Each group included 15 participants (Supplementary Figure S1). Of 53 patients with CCS qualifying for the study (32.8% of screened patients had V̇E/V̇CO2 slope ≥36), 20 could not be reached during the study period, and 18 declined participation, leaving 15 who participated in the study. Of patients with HF, 59 qualified for inclusion (29.2% of screened patients had V̇E/V̇CO2 slope ≥36). Eighteen could not be reached during the study period, and 26 declined participation in the study. Within the HF group, eight patients were classified as having reduced (HFrEF), and seven were classified as having mildly reduced (HFmrEF) (McDonagh et al., 2021). Fifteen controls and 15 young healthy adults could be recruited. There were no significant differences between controls and the two patient groups with regard to baseline characteristics (Table 1). The only significantly different baseline characteristics between the controls and young healthy adults were age and body fat percent.

Table 1. Baseline characteristics of the two patient and two healthy groups.
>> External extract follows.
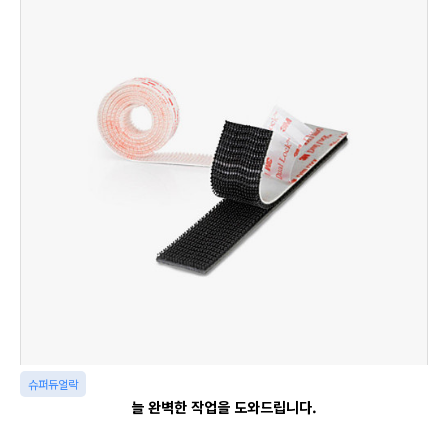
슈퍼듀얼락
늘 완벽한 작업을 도와드립니다.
There was mask leakage in one control during the hyperoxic test and in another control in the hypoxic test, leaving the results of only 14 subjects in this group for data analysis. During the hypoxic test, there was mask leakage in two patients with HF and four patients with CCS. Furthermore, one patient with HF and two patients with CCS stopped the hypoxic tests after 3–5 breaths, which did not allow the determination of VRT and slope. Therefore, only 12 patients were included for data analysis of the hypoxic test. A typical example of the sampled data of the two tests in one patient with HF and one age- and sex-matched control is shown in Supplementary Figure S2.

The HF and CCS patient groups had significantly reduced median hyperoxic test VRTs compared to controls (p = 0.004 and 0.01, respectively, Figure 1A; Table 2), but the hypoxic test VRTs did not differ (Figure 1B; Table 2). Young healthy adults had higher median VRTs than controls for both hyper- and hypoxic tests, which were not quite significant (p = 0.06 and p = 0.07, respectively).

Figure 1. Boxplots of the four study groups showing PETCO2 at hyperoxic VRT (A), PETCO2 at hypoxic VRT (B), PETCO2 at rest (C), and RSBI (D). VRTs were determined from rebreathing and RSBI and PETCO2 from resting measurement before rebreathing. VRT of the hyperoxic test was significant, and VRT of hypoxic test by trend reduced in both patient groups compared to that in controls. PETCO2 was significantly reduced in both patient groups compared to controls. RSBI was increased compared to controls only in patients with HF. * p-value<0.05, ** p-value<0.01; CHF, chronic heart failure; CCS, chronic coronary syndrome; PCO2, end-tidal carbon dioxide pressure; VRT, ventilatory response threshold; RSBI, rapid shallow breathing index; PETCO2, end-tidal carbon dioxide pressure.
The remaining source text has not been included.